Sihaboddin Yahya Sohrawardi, filósofo «oriental» del siglo XII, relata por boca del «sabio» que conduce a un hombre hacia la iniciación espiritual: «Todos nosotros venimos del país del “no donde”»32. Provenir de un lugar sin lugar no define a una cartografía geopolítica, sino a una verdadera topología imaginal. Antes de todo espacio-tiempo, en sus intersticios, en el sin lugar que da lugar. El «país del no donde» define a la in-fancia de la humanidad; marca de la antigua figura platónica de la khorá que, como receptor absoluto, puede definirse como «(…) el medio en el que demoran las formas posibles»33. Ni formas preconstituidas ni una completa falta de formas, sino «formas posibles» que habitan en el médium que las demora, amasija y, eventualmente, las hace devenir. Isla perdida, sitio exento de cartografía, fragmento que habita por fuera de los mapas, el «país del no donde» traza una topología de lo imaginal desde la cual la intifada es capaz de incendiar la totalidad del planeta.

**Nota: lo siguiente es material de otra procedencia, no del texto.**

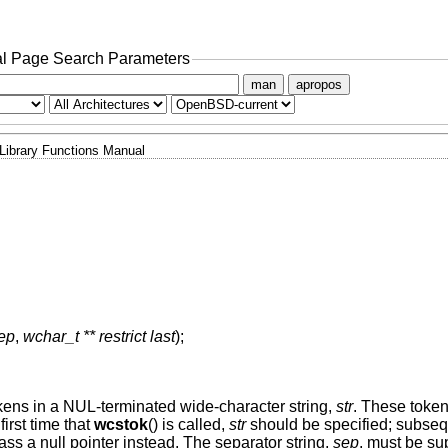
l Page Search Parameters
man
apropos
Library Functions Manual
sep
,
wchar_t ** restrict last
);
tokens in a NUL-terminated wide-character string,
str
. These token
first time that
wcstok
() is called,
str
should be specified; subseq
ass a null pointer instead. The separator string,
sep
, must be su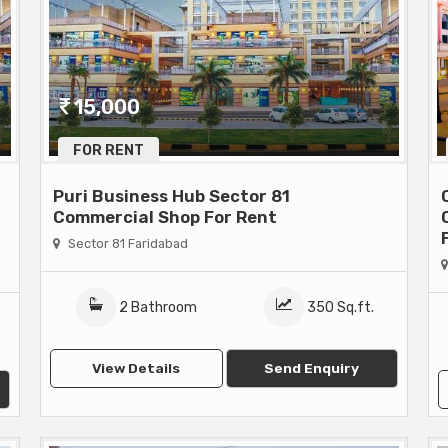
15,000
FOR RENT
Puri Business Hub Sector 81
Commercial Shop For Rent
Sector 81 Faridabad
2 Bathroom
350 Sq.ft.
View Details
Send Enquiry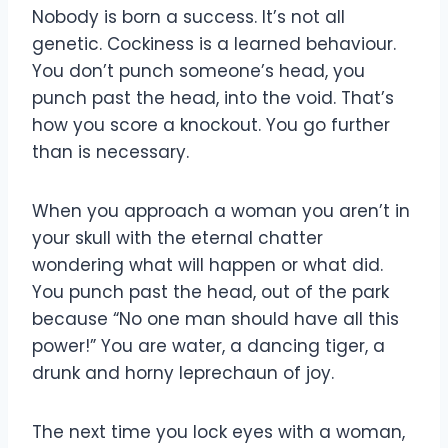
Nobody is born a success. It’s not all
genetic. Cockiness is a learned behaviour.
You don’t punch someone’s head, you
punch past the head, into the void. That’s
how you score a knockout. You go further
than is necessary.
When you approach a woman you aren’t in
your skull with the eternal chatter
wondering what will happen or what did.
You punch past the head, out of the park
because “No one man should have all this
power!” You are water, a dancing tiger, a
drunk and horny leprechaun of joy.
The next time you lock eyes with a woman,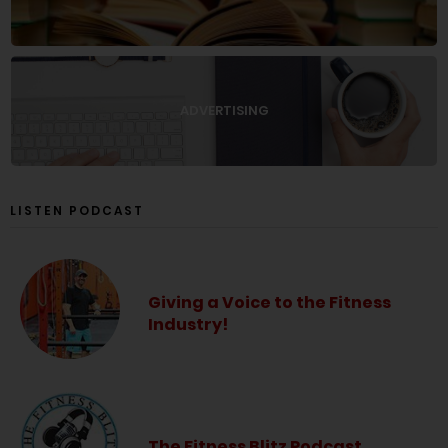
ADVERTISING
LISTEN PODCAST
Giving a Voice to the Fitness
Industry!
The Fitness Blitz Podcast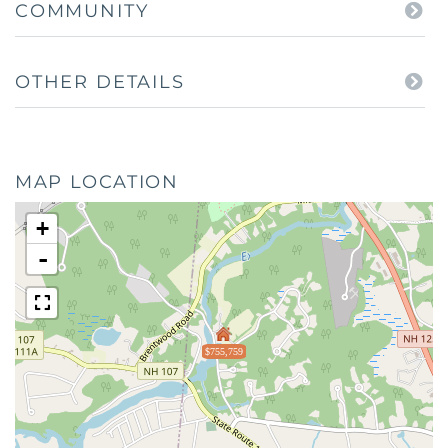
COMMUNITY
OTHER DETAILS
MAP LOCATION
+
-
$755,759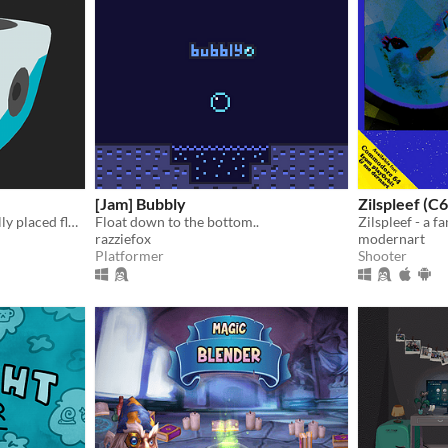
[Jam] Bubbly
Zilspleef (
Pop the robots with carefully placed floppy disks!
Float down to the bottom..
razziefox
modernart
Platformer
Shooter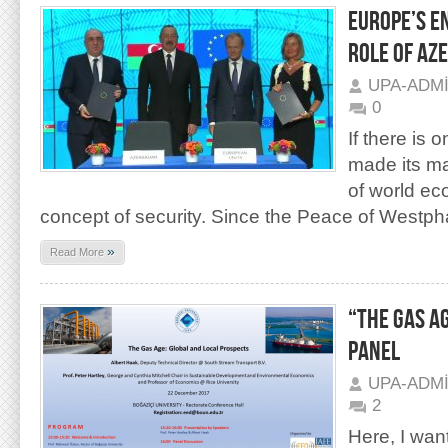
EUROPE’S E
ROLE OF AZ
UPA-ADM
0
If there is 
made its ma
of world eco
con­cept of security. Since the Peace of Westpha
»
Read More
“THE GAS A
PANEL
UPA-ADM
2
Here, I wan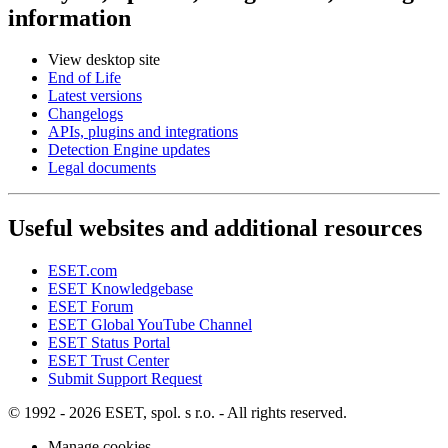
information
View desktop site
End of Life
Latest versions
Changelogs
APIs, plugins and integrations
Detection Engine updates
Legal documents
Useful websites and additional resources
ESET.com
ESET Knowledgebase
ESET Forum
ESET Global YouTube Channel
ESET Status Portal
ESET Trust Center
Submit Support Request
© 1992 - 2026 ESET, spol. s r.o. - All rights reserved.
Manage cookies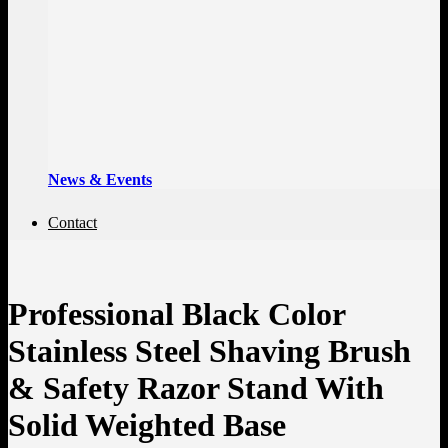
News & Events
Contact
Professional Black Color
Stainless Steel Shaving Brush
& Safety Razor Stand With
Solid Weighted Base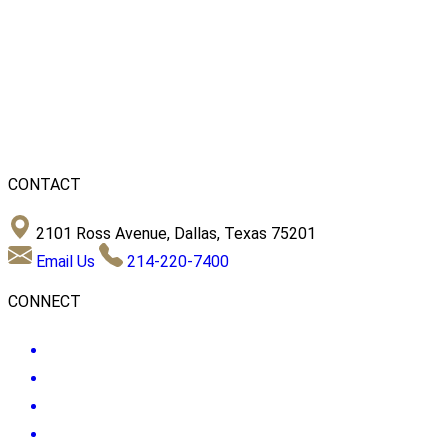
CONTACT
2101 Ross Avenue, Dallas, Texas 75201
Email Us
214-220-7400
CONNECT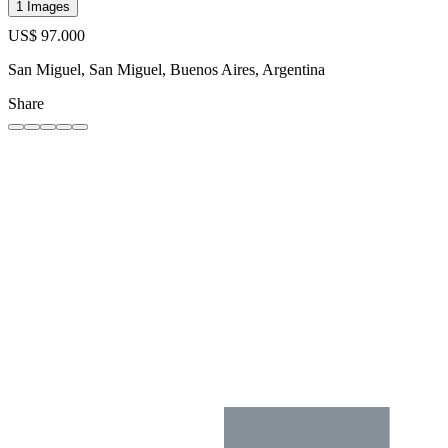
1 Images
US$ 97.000
San Miguel, San Miguel, Buenos Aires, Argentina
Share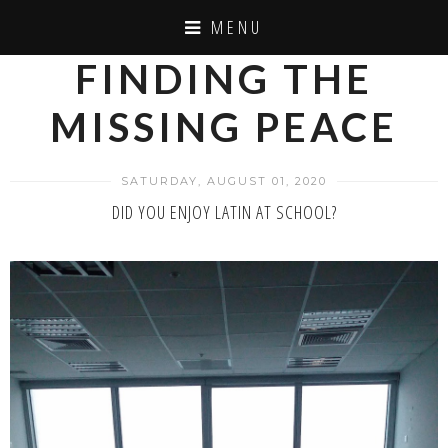
MENU
FINDING THE
MISSING PEACE
SATURDAY, AUGUST 01, 2020
DID YOU ENJOY LATIN AT SCHOOL?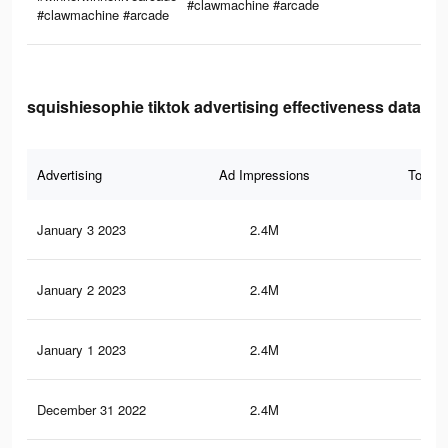
#clawmachine #arcade
#clawmachine #arcade
squishiesophie tiktok advertising effectiveness data
Advertising
Ad Impressions
Total 
January 3 2023
2.4M
66.
January 2 2023
2.4M
66
January 1 2023
2.4M
65.
December 31 2022
2.4M
65.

La cartografía siempre fue la ciencia nomística por excelencia. Articuladora de fronteras, rutas y horizontes para viajeros, mercenarios y empresas coloniales, la cartografía fue el ojo imperial que impuso su señalética, sus puntos de referencia y sus territorios. Más allá arden los bárbaros. Más acá reposa, dulce, la civilización. La cartografía es por eso la tecnología del amurallamiento, la violencia imperial desbocada hacia la «lucha por los grandes espacios» y la sucesiva y universal territorialización del planeta34. Pero toda cartografía lleva consigo puntos ciegos. No puede jamás captar el leve pulso por el que respira una intifada, no es capaz de escuchar la voz singular de la potencia porque su propio desocultar el mundo en la forma de un globo –precisamente queriendo convertir al mundo en globo– le oculta al «país del no donde», El Dorado o la isla del tesoro que los imperios no pudieron leer sino de manera cartográfica, ubicados en un continuum espacial y temporalmente identificable. No se trata de viajeros, mercantes ni de empresas coloniales; menos, de la violencia cartográfica sobre la cual se funda todo imperialismo: la topología imaginal desde la que podemos rastrear la minoridad intifadista abre al globo como mundo revocando al nómos estatal-nacional y sus enclaves identitaristas. La topología resta a la cartografía como el mundo imaginal resta respecto de la imagen del mundo: la intifada es el instante de cognoscibilidad en el que una multitud experimenta el éxtasis de un sueño que, revelado por dioses, habla desde el pretérito.

Fuera de lugar, la intifada no se cifra en orden a la representación, sino que se (des)compone enteramente de imaginación. En otros términos, imaginación no es una facultad sino un lugar. Otra vez: no se trata de la imagen del mundo consumada en la forma de la «sociedad del espectáculo» y sus dispositivos de separación, sino del mundo imaginal que deviene tal solo donde el no-lugar de un cuesco logra chocar con el metal vacío de un viejo tanque. No respeta territorios, muros ni fronteras, la intifada es la sangre de los desposeídos, el sudor de los que jamás tuvieron territorio, muro ni frontera.